Department of Pathology and Immunology , Washington University in St. Louis , Saint Louis , Missouri 63110 , United States.
Department of Pathology , Brigham and Women's Hospital , Boston , Massachusetts 02115 , United States.
J Chem Inf Model. 2018 Aug 27;58(8):1483-1500. doi: 10.1021/acs.jcim.8b00104. Epub 2018 Jul 23.
Scientists rely on high-throughput screening tools to identify promising small-molecule compounds for the development of biochemical probes and drugs. This study focuses on the identification of promiscuous bioactive compounds, which are compounds that appear active in many high-throughput screening experiments against diverse targets but are often false-positives which may not be easily developed into successful probes. These compounds can exhibit bioactivity due to nonspecific, intractable mechanisms of action and/or by interference with specific assay technology readouts. Such "frequent hitters" are now commonly identified using substructure filters, including pan assay interference compounds (PAINS). Herein, we show that mechanistic modeling of small-molecule reactivity using deep learning can improve upon PAINS filters when modeling promiscuous bioactivity in PubChem assays. Without training on high-throughput screening data, a deep learning model of small-molecule reactivity achieves a sensitivity and specificity of 18.5% and 95.5%, respectively, in identifying promiscuous bioactive compounds. This performance is similar to PAINS filters, which achieve a sensitivity of 20.3% at the same specificity. Importantly, such reactivity modeling is complementary to PAINS filters. When PAINS filters and reactivity models are combined, the resulting model outperforms either method alone, achieving a sensitivity of 24% at the same specificity. However, as a probabilistic model, the sensitivity and specificity of the deep learning model can be tuned by adjusting the threshold. Moreover, for a subset of PAINS filters, this reactivity model can help discriminate between promiscuous and nonpromiscuous bioactive compounds even among compounds matching those filters.
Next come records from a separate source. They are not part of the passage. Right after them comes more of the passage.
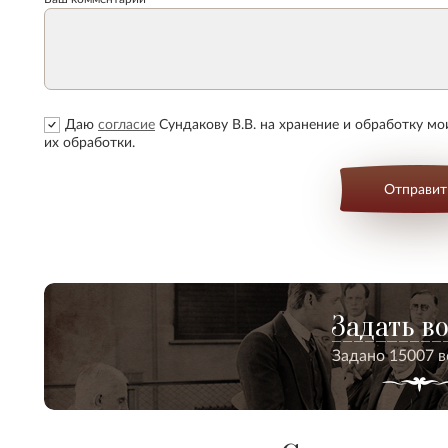
Даю
согласие
Сундакову В.В. на хранение и обработку м
их обработки.
Отправит
Задать в
Задано 15007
Critically, the reactivity model provides mechanistic hypotheses for assay interference by predicting the precise atoms involved in compound reactivity. Overall, our analysis suggests that deep learning approaches to modeling promiscuous compound bioactivity may provide a complementary approach to current methods for identifying promiscuous compounds.
科学家们依赖高通量筛选工具来识别有前途的小分子化合物,以开发生化探针和药物。本研究侧重于识别混杂的生物活性化合物,这些化合物在针对多种靶标的许多高通量筛选实验中表现出活性,但往往是假阳性,可能不容易开发成成功的探针。这些化合物可能由于非特异性、难以解决的作用机制和/或与特定测定技术读数的干扰而表现出生物活性。现在,通常使用亚结构过滤器(包括泛分析干扰化合物 (PAINS))来识别这些“频繁敲击者”。本文中,我们表明,使用深度学习对小分子反应性进行机制建模可以在对 PubChem 测定中的混杂生物活性进行建模时改进 PAINS 过滤器。在没有对高通量筛选数据进行训练的情况下,小分子反应性的深度学习模型在识别混杂生物活性化合物方面分别实现了 18.5%和 95.5%的灵敏度和特异性。这种性能与 PAINS 过滤器相似,PAINS 过滤器在相同特异性下的灵敏度为 20.3%。重要的是,这种反应性建模与 PAINS 过滤器互补。当 PAINS 过滤器和反应性模型结合使用时,所得到的模型的性能优于单独使用任何一种方法,在相同特异性下达到 24%的灵敏度。然而,作为一种概率模型,深度学习模型的灵敏度和特异性可以通过调整阈值来调整。此外,对于 PAINS 过滤器的一个子集,即使对于匹配这些过滤器的化合物,该反应性模型也可以帮助区分混杂和非混杂的生物活性化合物。至关重要的是,该反应性模型通过预测化合物反应性中涉及的精确原子,为测定干扰提供了机制假设。总体而言,我们的分析表明,用于模拟混杂化合物生物活性的深度学习方法可能为识别混杂化合物提供一种互补方法。